By France Griggs Sloat
As the Xavier men’s basketball season marched into tournament time, Jim Boothe was sitting in his usual spot at the Cintas Center: Row L, Section 110. They’re the same seats the former player and education professor has had since the Cintas Center opened in 2000, and though he retired from Xavier two years ago when he was 80, you can bet he’ll be back next fall, same seats, ready for another season.
The seats mark the last tangible vestige of Boothe’s over 60-year relationship with Xavier that began when he arrived in 1953 from Dayton, Ky., so fresh behind the ears that he “had trouble finding the place,” he says.
It morphed into a lifelong involvement with the University that included being a star player on the men’s basketball team, earning his master’s degree, joining the faculty and chairing the Department of Education, now its own school.
“Xavier’s just been a natural part of my life,” Boothe says. “I can hardly remember not being part of it.”
To honor the long-standing educator whose career began and ended at Xavier—with stints as a local principal and superintendent in between—his children started the James W. Boothe Endowed Scholarship fund. It will support graduate education students pursuing a master’s or doctoral degree in Xavier’s School of Education.
“This scholarship will enable a grad student to further their education and be a principal like dad did,” says his daughter, Lisa Boothe Fey. “It’s a way to pay it forward.
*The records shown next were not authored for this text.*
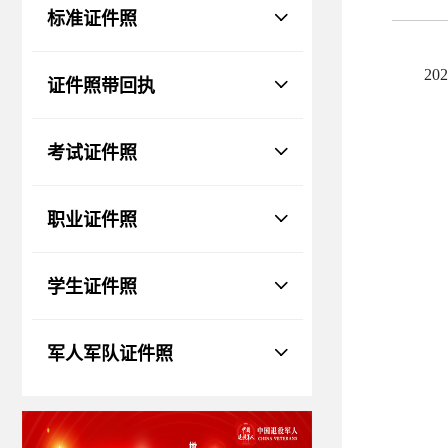
物、瑕疵和斑点
标准证件照
证件照回执
社保卡
|
居住证
|
身份证
|
驾驶证
2
证件照带回执
网约车证
|
货运资格
|
会计
|
保安员
考试证件照
职业证件照
学生证件照
军人军队证件照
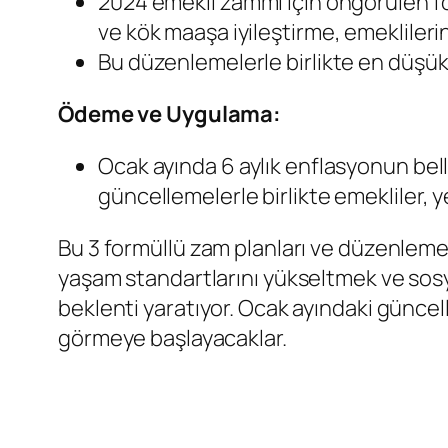
2024 emekli zammı için öngörülen fo
ve kök maaşa iyileştirme, emeklileri
Bu düzenlemelerle birlikte en düşük 
Ödeme ve Uygulama:
Ocak ayında 6 aylık enflasyonun bel
güncellemelerle birlikte emekliler, 
Bu 3 formüllü zam planları ve düzenlemele
yaşam standartlarını yükseltmek ve sosya
beklenti yaratıyor. Ocak ayındaki güncell
görmeye başlayacaklar.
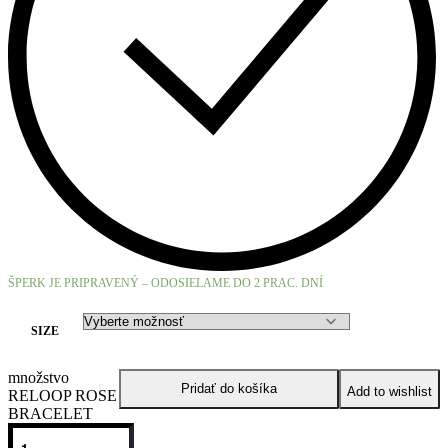
ŠPERK JE PRIPRAVENÝ – ODOSIELAME DO 2 PRAC. DNÍ
SIZE
množstvo
Pridať do košíka
Add to wishlist
RELOOP ROSE
BRACELET
O kolekcii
Dad was fortunate enough to land at Xavier and get this wonderful education, and he wants to give someone else that opportunity.”
When Boothe retired in 2016, education professor Tom Knestrict approached the family with the idea naming the School of Education after him. Instead, they decided to start a scholarship fund to benefit aspiring education leaders who want to become school principals, administrators or superintendents.
The School of Education offers a Master of Education and certification in several tracks, including administrator, as well as a Doctor in Leadership Studies. A scholarship, even a small one, could make the difference for a student who wants their education degree to come from Xavier.
At first, Boothe did not like the idea.
“He didn't want us to pursue this because he doesn't want the attention. But his kids and his wife, Marilyn, convinced him that he deserved some kind of legacy,” Knestrict said.
“I've known Jim for the 14 years I have been here, and I have seen a man who truly lives the mission of the University. It’s in his blood, and his faith guides his practice. He has gone out of his way, multiple times, to help students and faculty. His heart was always with the students first, and he would move hell and high water to support them.”
Boothe demurs when asked about his initial reaction. Now he’s excited to know future students will benefit from the fund.
“It was surprising that they wanted to do it, but you know what, I’m glad they did because any kind of money we can raise (is good), because there are people out there who aspire to get an advanced degree or better training, and sometimes it’s hard to come up with the money for graduate school,” Boothe says. “Sometimes maybe even one course or a small amount of money will make the difference between Xavier and someplace else.”
Boothe never tired of teaching nor of Xavier. He was 80 when he retired, and he continued to play recreational basketball until he was 65—an activity he relished after being named to the Xavier Hall of Fame for his contributions to the team from 1954-1957.
Now 82, he stays active, playing golf and cheering the men’s basketball team from his seats at Cintas. The scholarship fund, he says, gives him yet another connection to his alma mater. He calls the fund “seed money” for future educators.
Lisa Boothe Fey says the fund now has about $12,000 in it. The goal is $50,000, at which point it can be drawn from to provide financial assistance to students.
“We certainly hope it keeps growing,” she says. “We felt like it was a doable thing, that this was the most personal thing associated with Dad that would live forever, and we can tell our kids and grandchildren and people that knew him about it. We don’t want to lose the story. We’re hoping if everybody gives just a little bit, it could help somebody meet their dream and move on.”